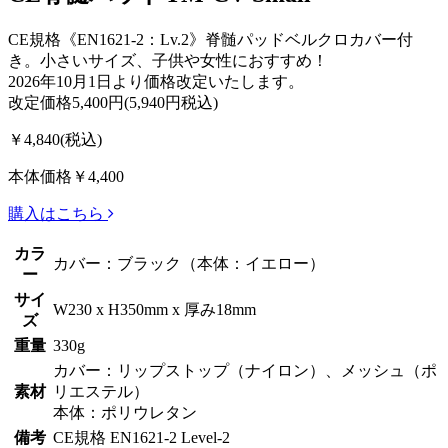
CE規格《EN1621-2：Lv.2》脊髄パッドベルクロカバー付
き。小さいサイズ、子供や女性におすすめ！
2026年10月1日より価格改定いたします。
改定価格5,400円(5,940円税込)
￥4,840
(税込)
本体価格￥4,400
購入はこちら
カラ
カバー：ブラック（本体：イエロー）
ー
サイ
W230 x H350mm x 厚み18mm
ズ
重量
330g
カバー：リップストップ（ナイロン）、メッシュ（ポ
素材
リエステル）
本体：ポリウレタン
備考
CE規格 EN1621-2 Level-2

(What you have to do):
Would you filter the records and copy out each line containing "CE規格"?

(Reply):
CE規格《EN1621-2：Lv.2》脊髄パッドベルクロカバー付
CE規格 EN1621-2 Level-2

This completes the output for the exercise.